→ Data for review

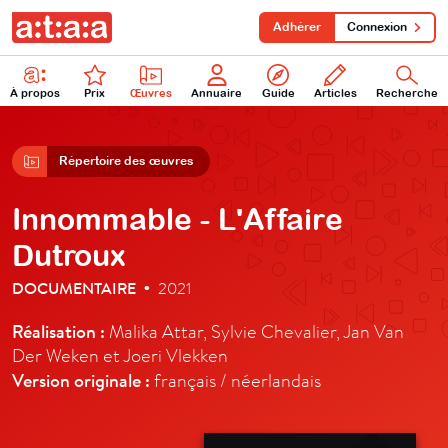
Adhérer
Connexion
À propos
Prix
Œuvres
Annuaire
Guide
Articles
Recherche
Répertoire des œuvres
Innommable - L'Affaire
Dutroux
DOCUMENTAIRE
2021
•
Réalisation :
Malika Attar, Sylvie Chevalier, Jan Van
Der Weken et Joeri Vlekken
Version originale :
français / néerlandais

→ Description of the task
Repeat the listing above exactly, with no pictures.

→ Written solution
Adhérer
Connexion
À propos
Prix
Œuvres
Annuaire
Guide
Articles
Recherche
Répertoire des œuvres
Innommable - L'Affaire
Dutroux
DOCUMENTAIRE
2021
•
Réalisation :
Malika Attar, Sylvie Chevalier, Jan Van
Der Weken et Joeri Vlekken
Version originale :
français / néerlandais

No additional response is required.